Sunday, August 26, 2007

Coney Island with Charles Denson

This past weekend may have been my last chance to enjoy a summer day at Coney Island before it falls to Thor’s mighty hammer. I visited my old favorite spots and one new spot, a little storefront wedged beneath the Cyclone. It used to house the two-headed baby in a jar, but now it’s the exhibition center of The Coney Island History Project.

Charles Denson, native Coney Islander, historian, and author of Coney Island: Lost and Found was kind enough to give me a few minutes of his time.


Denson with authentic Steeplechase horse

We sat in a back room where the window looks directly onto the underbelly of the Cyclone’s tracks. Periodically, as we talked, the room would tremble Annie Hall-style as the cars roared down from overhead. I asked Denson what he thinks about what's happening to Coney -- and what he wishes would happen.
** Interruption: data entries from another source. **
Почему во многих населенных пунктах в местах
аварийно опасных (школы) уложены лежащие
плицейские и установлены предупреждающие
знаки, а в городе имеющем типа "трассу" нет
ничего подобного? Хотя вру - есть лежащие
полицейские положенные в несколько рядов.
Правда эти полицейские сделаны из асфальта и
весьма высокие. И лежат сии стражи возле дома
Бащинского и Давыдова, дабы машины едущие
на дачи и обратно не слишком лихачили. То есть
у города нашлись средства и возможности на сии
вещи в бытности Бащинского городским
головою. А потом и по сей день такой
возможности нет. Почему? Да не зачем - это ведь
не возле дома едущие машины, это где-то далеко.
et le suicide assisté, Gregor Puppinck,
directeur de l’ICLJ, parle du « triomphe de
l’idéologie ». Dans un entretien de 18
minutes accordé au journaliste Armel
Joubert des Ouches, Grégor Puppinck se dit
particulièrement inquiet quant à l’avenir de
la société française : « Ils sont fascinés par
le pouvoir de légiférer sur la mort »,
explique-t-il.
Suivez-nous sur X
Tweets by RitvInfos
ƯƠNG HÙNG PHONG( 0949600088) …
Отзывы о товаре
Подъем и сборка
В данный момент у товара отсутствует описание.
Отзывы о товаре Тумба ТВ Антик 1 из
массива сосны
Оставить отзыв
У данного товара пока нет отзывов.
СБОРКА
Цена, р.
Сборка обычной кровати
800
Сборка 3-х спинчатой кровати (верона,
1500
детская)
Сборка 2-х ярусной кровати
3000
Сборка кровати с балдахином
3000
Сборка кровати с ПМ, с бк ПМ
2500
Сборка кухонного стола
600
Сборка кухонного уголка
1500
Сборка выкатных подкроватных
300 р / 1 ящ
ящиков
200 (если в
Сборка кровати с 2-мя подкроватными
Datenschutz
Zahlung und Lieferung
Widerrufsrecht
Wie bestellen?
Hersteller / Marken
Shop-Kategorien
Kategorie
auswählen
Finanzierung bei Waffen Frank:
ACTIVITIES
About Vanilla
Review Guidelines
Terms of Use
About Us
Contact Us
Here’s what he told me:

“Joe Sitt is holding Coney Island hostage. Historic preservation is not in his vocabulary. He’s a shopping mall developer. He's not an evil guy, but he is a liar. He says he’s going to have blimps landing out here. That's illegal. I called the FAA and they told me that 747’s have a better chance of landing on Surf Avenue than blimps.

Sitt wants to put up 40-story high-rises. Coney Island should be all low-rise: restaurants, theaters, amusements. I’d like to see historic rides come back. Whip rides, Thompson rollercoasters, the old arcade games—simple mechanical games would be a real novelty. I’d like to see the Henderson Building and Grasshorn Building restored. The city is negotiating right now to bring back the B&B Carousell. They bought it at the eleventh hour and it’s in storage out at the Brooklyn Army Terminal.

I’m not opposed to change. We want new and wonderful things for Coney Island. We want evolution. Low-rise amusements permit evolution, but nothing will change if you put up high-rises. High-rises are there forever. Once you put them up, it’s over.”

2 comments:

  1. Hey Jeremiah,

    Sorry about the delay in getting the quote right, but here it is. Its way better than how I wrote it to you.

    "The city has twice been humiliated by the suburbs: once upon the loss of its constituents to the suburbs and again upon that constituency's return.
    These prodigal citizens brought back with them their mutated suburban values of predictability and control." - Harvard Project on the City, "Mutations"

    PS: I definitely could go for a Rice & Beans knish from Ms. S's.

    ReplyDelete
  2. thanks john--that is a great quote. predictability and control is what they now want to bring to coney island, a place people used to go to so they could lose control and be surprised.